## DATASET
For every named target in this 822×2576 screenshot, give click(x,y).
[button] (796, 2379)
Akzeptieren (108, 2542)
...
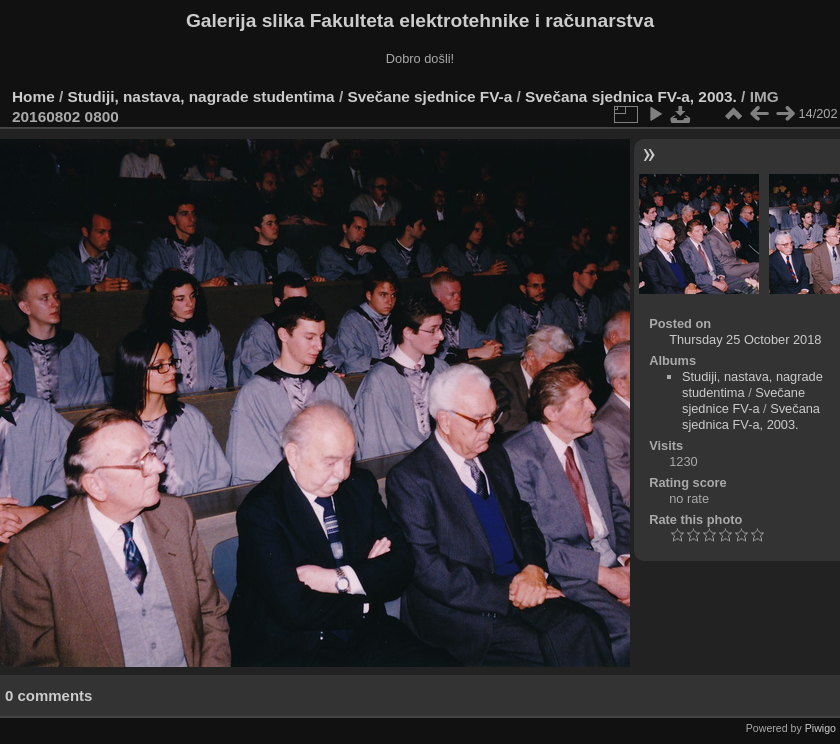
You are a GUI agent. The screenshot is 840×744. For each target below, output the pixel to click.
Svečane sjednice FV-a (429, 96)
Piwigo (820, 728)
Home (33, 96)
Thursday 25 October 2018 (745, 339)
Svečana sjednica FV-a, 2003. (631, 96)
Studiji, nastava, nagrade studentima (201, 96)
==
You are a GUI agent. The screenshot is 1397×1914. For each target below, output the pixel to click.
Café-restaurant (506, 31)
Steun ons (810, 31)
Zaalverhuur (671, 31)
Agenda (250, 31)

## DESCRIPTION OF THE TASK
Each line above from the one with "You are a GUI agent. The screenshot is 1397×1914." up to and including the one with "Agenda (250, 31)" must be set down exactly, and no line outside that span may appear.

## ANSWER FOR THIS EXERCISE
You are a GUI agent. The screenshot is 1397×1914. For each target below, output the pixel to click.
Café-restaurant (506, 31)
Steun ons (810, 31)
Zaalverhuur (671, 31)
Agenda (250, 31)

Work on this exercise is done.